Para as zonas de cultivo, a topografia determina a criação de 90 quilómetros de estrada.
Máquinas e homens empenham-se para que nada falta, garantiu o responsável do projecto, acrescentando que  foi colocada na primeira fase uma conduta de 17.500 metros, o que corresponde a 17. 500 quilómetros, com uma tubagem, cujo diâmetro, varia de 200 a 500 milímetros.
Na fazenda, foram instalados dois geradores, um de 346 kva e outro de 700. O primeiro serve para bombear e alimenta a represa e o de maior capacidade destina-se par o fornecimento de energia para as duas estações de bombagem que alimentam os 12 pivôs.
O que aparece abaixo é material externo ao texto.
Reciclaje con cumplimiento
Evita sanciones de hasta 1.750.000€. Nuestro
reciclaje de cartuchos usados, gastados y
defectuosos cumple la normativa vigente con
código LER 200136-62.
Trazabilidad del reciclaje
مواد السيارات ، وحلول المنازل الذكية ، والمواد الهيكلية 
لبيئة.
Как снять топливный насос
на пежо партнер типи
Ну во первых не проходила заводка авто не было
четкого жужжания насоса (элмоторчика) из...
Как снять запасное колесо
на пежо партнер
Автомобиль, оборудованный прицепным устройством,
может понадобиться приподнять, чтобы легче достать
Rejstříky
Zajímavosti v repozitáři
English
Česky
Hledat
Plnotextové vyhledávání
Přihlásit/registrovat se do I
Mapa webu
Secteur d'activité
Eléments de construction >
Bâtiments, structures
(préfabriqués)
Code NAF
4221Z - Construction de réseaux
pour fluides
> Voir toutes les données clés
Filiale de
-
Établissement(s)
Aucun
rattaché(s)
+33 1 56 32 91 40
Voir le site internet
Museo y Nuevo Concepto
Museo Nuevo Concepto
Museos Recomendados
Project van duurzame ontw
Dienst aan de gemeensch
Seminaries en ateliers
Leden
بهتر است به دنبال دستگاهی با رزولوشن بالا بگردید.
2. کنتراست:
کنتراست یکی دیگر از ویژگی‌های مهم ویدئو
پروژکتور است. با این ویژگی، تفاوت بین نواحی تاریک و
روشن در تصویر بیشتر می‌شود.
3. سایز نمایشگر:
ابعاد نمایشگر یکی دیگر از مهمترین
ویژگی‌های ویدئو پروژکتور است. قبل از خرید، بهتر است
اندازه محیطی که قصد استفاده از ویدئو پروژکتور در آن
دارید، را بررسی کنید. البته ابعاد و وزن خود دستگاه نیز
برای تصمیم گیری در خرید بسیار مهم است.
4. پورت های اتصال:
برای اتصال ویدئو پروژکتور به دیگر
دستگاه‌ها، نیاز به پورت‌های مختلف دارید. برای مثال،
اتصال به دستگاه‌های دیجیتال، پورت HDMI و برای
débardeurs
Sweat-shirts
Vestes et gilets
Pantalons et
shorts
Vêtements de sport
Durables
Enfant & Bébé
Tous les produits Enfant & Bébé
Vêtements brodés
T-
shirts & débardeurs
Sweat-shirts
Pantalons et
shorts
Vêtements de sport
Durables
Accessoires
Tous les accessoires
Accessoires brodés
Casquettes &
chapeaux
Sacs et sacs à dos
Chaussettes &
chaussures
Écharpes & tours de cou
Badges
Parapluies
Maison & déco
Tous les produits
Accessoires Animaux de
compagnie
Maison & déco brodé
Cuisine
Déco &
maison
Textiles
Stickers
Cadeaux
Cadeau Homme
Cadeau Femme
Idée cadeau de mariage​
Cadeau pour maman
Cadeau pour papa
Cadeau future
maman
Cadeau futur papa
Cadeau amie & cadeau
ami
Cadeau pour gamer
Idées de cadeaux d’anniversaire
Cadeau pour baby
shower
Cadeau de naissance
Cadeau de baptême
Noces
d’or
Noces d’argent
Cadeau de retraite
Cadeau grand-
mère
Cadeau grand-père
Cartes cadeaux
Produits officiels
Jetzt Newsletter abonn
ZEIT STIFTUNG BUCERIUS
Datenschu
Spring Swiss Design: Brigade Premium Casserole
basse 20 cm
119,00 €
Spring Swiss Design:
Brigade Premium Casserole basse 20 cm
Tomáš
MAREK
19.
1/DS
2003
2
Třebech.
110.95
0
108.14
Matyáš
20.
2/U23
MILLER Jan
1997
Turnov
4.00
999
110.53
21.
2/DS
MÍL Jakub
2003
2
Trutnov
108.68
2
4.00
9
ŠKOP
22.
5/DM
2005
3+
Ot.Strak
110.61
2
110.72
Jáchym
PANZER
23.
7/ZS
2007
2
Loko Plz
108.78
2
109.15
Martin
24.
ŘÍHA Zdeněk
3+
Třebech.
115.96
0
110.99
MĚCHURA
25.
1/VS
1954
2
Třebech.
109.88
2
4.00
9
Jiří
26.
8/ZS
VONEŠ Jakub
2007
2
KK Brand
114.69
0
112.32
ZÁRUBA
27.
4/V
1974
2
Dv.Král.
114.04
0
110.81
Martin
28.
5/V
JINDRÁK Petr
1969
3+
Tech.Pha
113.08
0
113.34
Até a sua fase final, o projecto agro-industrial prevê criar mais de dois mil postos de trabalho, principalmente para
a camada  juvenil local.

AAPCIL assegura apoio
O presidente da Associação Agro-pecuária, Comercial e Industrial da Huíla (AAPCIL), Paulo Gaspar, que visitou, na companhia de responsáveis da banca huilana, reconheceu que o projecto vai contribuir para a prossecução da maioria das políticas de desenvolvimento agrícola e a diminuição da dependência de bens alimentares, o que constitui objectivo primordial do Executivo.
Paulo Gaspar disse que o projecto é uma iniciativa privada, mas tem um pendor que visa contribuir para o programa de diversificação económica e reduzir a fome e a pobreza no meio rural.
 O presidente da AAPCIL defendeu maior atenção para que a província da Huíla volte a se tornar num celeiro de referência.

Mais competitividade
O empresário e técnico zootécnico, Álvaro Fernandes disse que, a província da Huíla tem condições para produzir alimentos, até para a produção animal.
Álvaro Fernandes disse que existe pouca produção animal, por falta de ração no país, mas há indicadores que mostram os caminhos para o desenvolvimento do sector agro-pecuário, por forma a se ter carne a preços competitivos.
O empresário aproveitou a oportunidade para incentivar os bancos e os investidores que apesar de correrem riscos, têm estado a conceder créditos e investimentos de forma fácil.